In some embodiments, an orthographic projection of a shell of the battery cell is located within an orthographic projection of the buffer structure in the first direction.

In the foregoing technical solution, the orthographic projection of the shell of the battery cell is located within the orthographic projection of the buffer structure, so that an area for disposing the buffer structure is sufficient. When the battery cell expands, the battery cell moves toward the buffer structure, the battery cell can extrude the buffer structure, and the buffer structure can absorb more expansion force. The expansion extrusion force on the battery cell can be further reduced, and the extrusion force on the frame can also be reduced, thereby greatly reducing a risk of deformation of the frame under stress.

In some embodiments, the buffer structure has a first face and a second face opposite to each other. The first face and the second face are planar. The first face and the second face are in contact with the adjacent battery cell and the frame, respectively.
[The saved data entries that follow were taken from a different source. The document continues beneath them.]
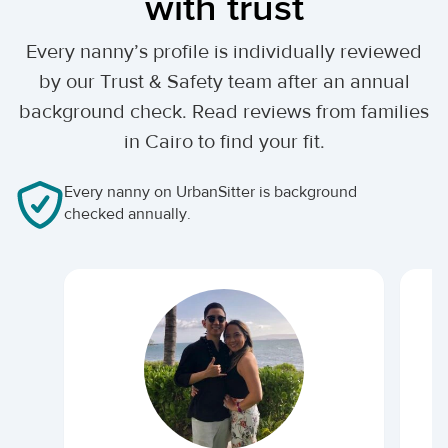
with trust
Every nanny’s profile is individually reviewed
by our Trust & Safety team after an annual
background check. Read reviews from families
in Cairo to find your fit.
Every nanny on UrbanSitter is background
checked annually.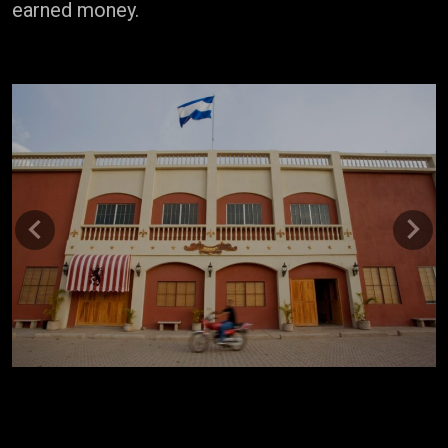
earned money.
Previous
Next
In the foregoing technical solution, the first face and the second face are disposed, and the first face and the second face are both planar. The buffer structure can be in face-to-face contact with the battery cell, and the buffer structure can be in face-to-face contact with the frame. When the battery cell moves in the first direction, the battery cell and the buffer structure can be uniformly stressed, thereby reducing stress concentration between the battery cell and the buffer structure.

In some embodiments, a through hole is provided in the buffer structure.
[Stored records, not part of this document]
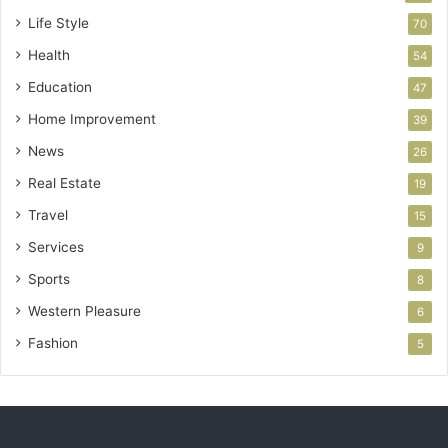
Life Style
70
Health
54
Education
47
Home Improvement
39
News
26
Real Estate
19
Travel
15
Services
9
Sports
8
Western Pleasure
6
Fashion
5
In the foregoing technical solution, it is beneficial for the buffer structure to be compressed by disposing a through hole, so that the buffer structure can better absorb the expansion force. In addition, a weight of the buffer structure can be reduced by disposing the through hole, which is beneficial for implementing a lightweight design of the battery. Also, materials for producing the buffer structure can be reduced, and production costs of the buffer structure can be reduced, thereby reducing production costs of the battery.
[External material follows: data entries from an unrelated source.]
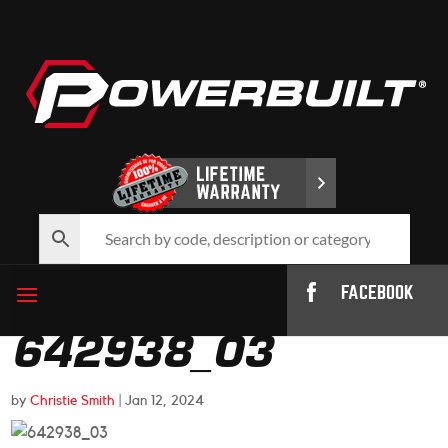
FACEBOOK
642938_03
by
Christie Smith
|
Jan 12, 2024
In some embodiments, a plurality of through holes are provided.

In the foregoing technical solution, it is more beneficial for the buffer structure to be compressed by disposing a plurality of through holes, so that the buffer structure can better absorb the expansion force. In addition, a weight of the buffer structure can be further reduced by disposing the plurality of through holes, which is more beneficial for implementing the lightweight design of the battery. Also, materials for producing the buffer structure can be further reduced, and production costs of the buffer structure can be further reduced, thereby further reducing production costs of the battery.

In some embodiments, the through hole has a strip-shaped structure and extends in a second direction perpendicular to the first direction.

In the foregoing technical solution, the through hole extends in the second direction. An area of disposing the through hole can be increased, which is more beneficial to compressing the buffer structure, so that the buffer structure can better absorb the expansion force. In addition, the weight of the buffer structure can be further reduced, which is more beneficial to implementing the lightweight design of the battery.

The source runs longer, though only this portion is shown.